◆ **Problem**: In the copy, include no pictures. Reproduce the rest of the entries exactly.
START Record excerpts
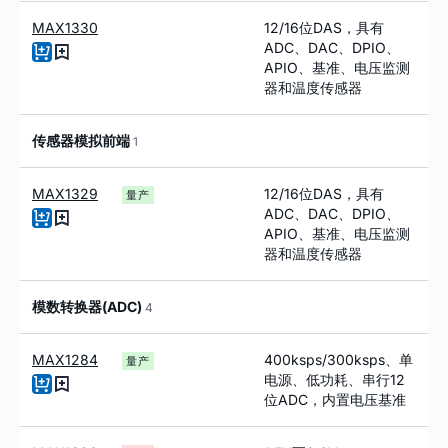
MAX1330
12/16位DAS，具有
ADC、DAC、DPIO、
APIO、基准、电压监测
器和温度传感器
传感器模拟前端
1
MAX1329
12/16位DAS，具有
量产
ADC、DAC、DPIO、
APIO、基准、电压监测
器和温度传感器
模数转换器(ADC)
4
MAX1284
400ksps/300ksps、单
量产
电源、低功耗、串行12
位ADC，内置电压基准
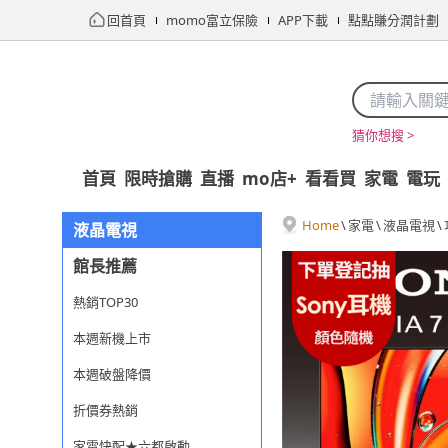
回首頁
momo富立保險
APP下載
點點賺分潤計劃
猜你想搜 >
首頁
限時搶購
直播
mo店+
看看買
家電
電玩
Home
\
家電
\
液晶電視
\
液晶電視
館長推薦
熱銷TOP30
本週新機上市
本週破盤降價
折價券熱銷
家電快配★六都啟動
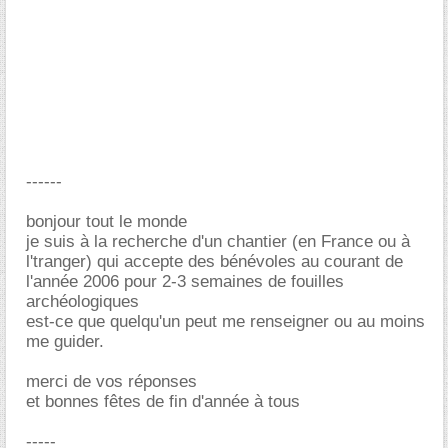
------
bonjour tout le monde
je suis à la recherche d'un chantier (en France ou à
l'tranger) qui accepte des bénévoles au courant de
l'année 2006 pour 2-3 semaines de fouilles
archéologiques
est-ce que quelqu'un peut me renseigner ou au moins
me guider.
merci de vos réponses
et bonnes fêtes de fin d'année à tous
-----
END Record excerpts
◆ **Task solution**:
MAX1330
12/16位DAS，具有
ADC、DAC、DPIO、
APIO、基准、电压监测
器和温度传感器
传感器模拟前端
1
MAX1329
12/16位DAS，具有
量产
ADC、DAC、DPIO、
APIO、基准、电压监测
器和温度传感器
模数转换器(ADC)
4
MAX1284
400ksps/300ksps、单
量产
电源、低功耗、串行12
位ADC，内置电压基准
回首頁
momo富立保險
APP下載
點點賺分潤計劃
猜你想搜 >
首頁
限時搶購
直播
mo店+
看看買
家電
電玩
Home
\
家電
\
液晶電視
\
液晶電視
館長推薦
熱銷TOP30
本週新機上市
本週破盤降價
折價券熱銷
家電快配★六都啟動
------
bonjour tout le monde
je suis à la recherche d'un chantier (en France ou à
l'tranger) qui accepte des bénévoles au courant de
l'année 2006 pour 2-3 semaines de fouilles
archéologiques
est-ce que quelqu'un peut me renseigner ou au moins
me guider.
merci de vos réponses
et bonnes fêtes de fin d'année à tous
-----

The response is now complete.